─── Records for the exercise
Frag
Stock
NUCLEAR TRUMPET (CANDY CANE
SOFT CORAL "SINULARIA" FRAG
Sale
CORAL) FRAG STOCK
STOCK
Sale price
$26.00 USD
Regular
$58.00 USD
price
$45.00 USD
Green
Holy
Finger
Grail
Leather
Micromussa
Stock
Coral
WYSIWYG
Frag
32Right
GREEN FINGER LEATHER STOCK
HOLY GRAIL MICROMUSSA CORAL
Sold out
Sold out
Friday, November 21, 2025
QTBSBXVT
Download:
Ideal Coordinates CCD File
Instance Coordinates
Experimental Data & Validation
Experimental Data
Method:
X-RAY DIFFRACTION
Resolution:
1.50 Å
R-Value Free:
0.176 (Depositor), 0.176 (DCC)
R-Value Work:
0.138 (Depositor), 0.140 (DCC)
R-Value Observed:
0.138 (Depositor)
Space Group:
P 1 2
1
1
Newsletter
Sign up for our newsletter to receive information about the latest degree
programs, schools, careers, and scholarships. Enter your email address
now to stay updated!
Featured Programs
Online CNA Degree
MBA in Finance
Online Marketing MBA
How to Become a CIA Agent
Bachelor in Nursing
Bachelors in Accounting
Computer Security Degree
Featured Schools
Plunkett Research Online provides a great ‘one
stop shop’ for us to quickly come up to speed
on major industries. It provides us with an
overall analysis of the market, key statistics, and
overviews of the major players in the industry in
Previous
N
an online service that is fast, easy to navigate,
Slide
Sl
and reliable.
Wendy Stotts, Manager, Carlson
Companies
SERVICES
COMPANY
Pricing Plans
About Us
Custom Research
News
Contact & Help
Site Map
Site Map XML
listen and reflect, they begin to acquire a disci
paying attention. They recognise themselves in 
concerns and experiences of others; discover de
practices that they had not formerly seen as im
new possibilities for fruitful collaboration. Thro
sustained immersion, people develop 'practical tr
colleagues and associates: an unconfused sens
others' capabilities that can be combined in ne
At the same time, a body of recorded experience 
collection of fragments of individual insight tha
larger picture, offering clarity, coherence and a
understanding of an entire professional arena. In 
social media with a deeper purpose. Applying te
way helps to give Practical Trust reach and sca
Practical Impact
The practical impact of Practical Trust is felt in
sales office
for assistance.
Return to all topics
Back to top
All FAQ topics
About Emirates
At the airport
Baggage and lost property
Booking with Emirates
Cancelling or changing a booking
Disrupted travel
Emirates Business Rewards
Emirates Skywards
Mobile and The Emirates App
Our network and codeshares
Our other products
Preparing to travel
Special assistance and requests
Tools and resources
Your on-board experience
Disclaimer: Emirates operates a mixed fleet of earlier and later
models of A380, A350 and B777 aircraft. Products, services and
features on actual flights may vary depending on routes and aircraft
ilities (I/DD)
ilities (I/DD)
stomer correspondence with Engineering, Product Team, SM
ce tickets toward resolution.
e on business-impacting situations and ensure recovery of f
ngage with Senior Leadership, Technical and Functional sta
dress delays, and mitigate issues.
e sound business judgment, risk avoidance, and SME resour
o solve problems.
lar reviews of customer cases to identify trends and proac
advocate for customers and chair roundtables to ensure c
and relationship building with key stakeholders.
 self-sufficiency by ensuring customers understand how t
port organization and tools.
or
──────
▶ **Task statement**
Make an exact copy of the data above.

▶ **Reply**
Frag
Stock
NUCLEAR TRUMPET (CANDY CANE
SOFT CORAL "SINULARIA" FRAG
Sale
CORAL) FRAG STOCK
STOCK
Sale price
$26.00 USD
Regular
$58.00 USD
price
$45.00 USD
Green
Holy
Finger
Grail
Leather
Micromussa
Stock
Coral
WYSIWYG
Frag
32Right
GREEN FINGER LEATHER STOCK
HOLY GRAIL MICROMUSSA CORAL
Sold out
Sold out
Friday, November 21, 2025
QTBSBXVT
Download:
Ideal Coordinates CCD File
Instance Coordinates
Experimental Data & Validation
Experimental Data
Method:
X-RAY DIFFRACTION
Resolution:
1.50 Å
R-Value Free:
0.176 (Depositor), 0.176 (DCC)
R-Value Work:
0.138 (Depositor), 0.140 (DCC)
R-Value Observed:
0.138 (Depositor)
Space Group:
P 1 2
1
1
Newsletter
Sign up for our newsletter to receive information about the latest degree
programs, schools, careers, and scholarships. Enter your email address
now to stay updated!
Featured Programs
Online CNA Degree
MBA in Finance
Online Marketing MBA
How to Become a CIA Agent
Bachelor in Nursing
Bachelors in Accounting
Computer Security Degree
Featured Schools
Plunkett Research Online provides a great ‘one
stop shop’ for us to quickly come up to speed
on major industries. It provides us with an
overall analysis of the market, key statistics, and
overviews of the major players in the industry in
Previous
N
an online service that is fast, easy to navigate,
Slide
Sl
and reliable.
Wendy Stotts, Manager, Carlson
Companies
SERVICES
COMPANY
Pricing Plans
About Us
Custom Research
News
Contact & Help
Site Map
Site Map XML
listen and reflect, they begin to acquire a disci
paying attention. They recognise themselves in 
concerns and experiences of others; discover de
practices that they had not formerly seen as im
new possibilities for fruitful collaboration. Thro
sustained immersion, people develop 'practical tr
colleagues and associates: an unconfused sens
others' capabilities that can be combined in ne
At the same time, a body of recorded experience 
collection of fragments of individual insight tha
larger picture, offering clarity, coherence and a
understanding of an entire professional arena. In 
social media with a deeper purpose. Applying te
way helps to give Practical Trust reach and sca
Practical Impact
The practical impact of Practical Trust is felt in
sales office
for assistance.
Return to all topics
Back to top
All FAQ topics
About Emirates
At the airport
Baggage and lost property
Booking with Emirates
Cancelling or changing a booking
Disrupted travel
Emirates Business Rewards
Emirates Skywards
Mobile and The Emirates App
Our network and codeshares
Our other products
Preparing to travel
Special assistance and requests
Tools and resources
Your on-board experience
Disclaimer: Emirates operates a mixed fleet of earlier and later
models of A380, A350 and B777 aircraft. Products, services and
features on actual flights may vary depending on routes and aircraft
ilities (I/DD)
ilities (I/DD)
stomer correspondence with Engineering, Product Team, SM
ce tickets toward resolution.
e on business-impacting situations and ensure recovery of f
ngage with Senior Leadership, Technical and Functional sta
dress delays, and mitigate issues.
e sound business judgment, risk avoidance, and SME resour
o solve problems.
lar reviews of customer cases to identify trends and proac
advocate for customers and chair roundtables to ensure c
and relationship building with key stakeholders.
 self-sufficiency by ensuring customers understand how t
port organization and tools.
or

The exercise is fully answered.